*** Block opens ***
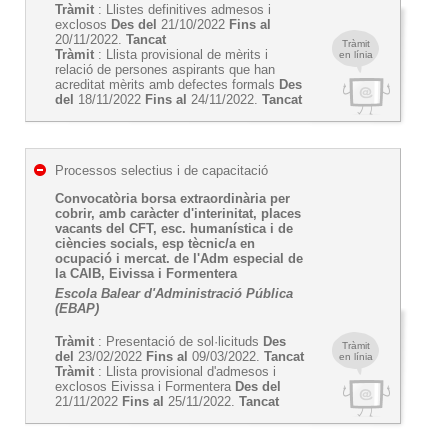
Tràmit
: Llistes definitives admesos i
exclosos
Des del
21/10/2022
Fins al
20/11/2022.
Tancat
Tràmit
Tràmit
: Llista provisional de mèrits i
en línia
relació de persones aspirants que han
acreditat mèrits amb defectes formals
Des
del
18/11/2022
Fins al
24/11/2022.
Tancat
Processos selectius i de capacitació
Convocatòria borsa extraordinària per
cobrir, amb caràcter d'interinitat, places
vacants del CFT, esc. humanística i de
ciències socials, esp tècnic/a en
ocupació i mercat. de l'Adm especial de
la CAIB, Eivissa i Formentera
Escola Balear d'Administració Pública
(EBAP)
Tràmit
: Presentació de sol·licituds
Des
Tràmit
del
23/02/2022
Fins al
09/03/2022.
Tancat
en línia
Tràmit
: Llista provisional d'admesos i
exclosos Eivissa i Formentera
Des del
21/11/2022
Fins al
25/11/2022.
Tancat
*** Block closes ***
Every line in the records that holds the word "Formentera" should be copied into the answer.

la CAIB, Eivissa i Formentera
exclosos Eivissa i Formentera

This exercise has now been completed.